El Departamento de Justicia afirma que Tunick utilizó GrapheneOS para destruir datos deliberadamente.
Los abogados sostienen que la detención fue ilegal y que se… pic.twitter.com/dpE1VFc4JF
— Diario฿itcoin (@DiarioBitcoin) July 27, 2026
El Departamento de Justicia de Estados Unidos está procesando al ciudadano estadounidense Sam Tunick por supuestamente proporcionar a agentes fronterizos un código que borró el contenido de su teléfono. El hecho ocurrió durante una inspección en el aeropuerto Hartsfield-Jackson de Atlanta, el 24 de enero de 2025.
El caso gira alrededor de una función de GrapheneOS, un sistema operativo basado en Android que algunos usuarios instalan en teléfonos Google Pixel para reforzar su privacidad. La herramienta permite configurar una contraseña alternativa que elimina deliberadamente los datos del dispositivo cuando alguien la introduce en lugar del código real.

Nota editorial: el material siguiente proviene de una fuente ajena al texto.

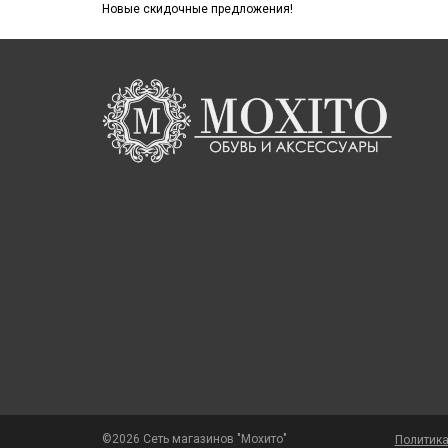
Новые скидочные предложения!
©2026 Сеть магазинов "Мохито"
Политик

El registro en el aeropuerto de Atlanta
De acuerdo con la acusación y los documentos judiciales citados por The Verge, agentes federales detuvieron a Tunick cuando regresaba a Estados Unidos desde el extranjero. Las autoridades lo trasladaron a una zona de inspección secundaria dentro del aeropuerto.
Los agentes supuestamente lo interrogaron sobre imágenes de explotación infantil y le exigieron acceso a su teléfono. Los abogados del acusado sostienen que ese motivo fue un pretexto para investigar sus conexiones con el movimiento Stop Cop City en Atlanta.
Stop Cop City es una campaña de oposición al desarrollo de un amplio campus de entrenamiento para las fuerzas de seguridad en Atlanta. En otra referencia de los documentos, los abogados vincularon la investigación con un movimiento ambiental denominado Defender el Bosque de Atlanta.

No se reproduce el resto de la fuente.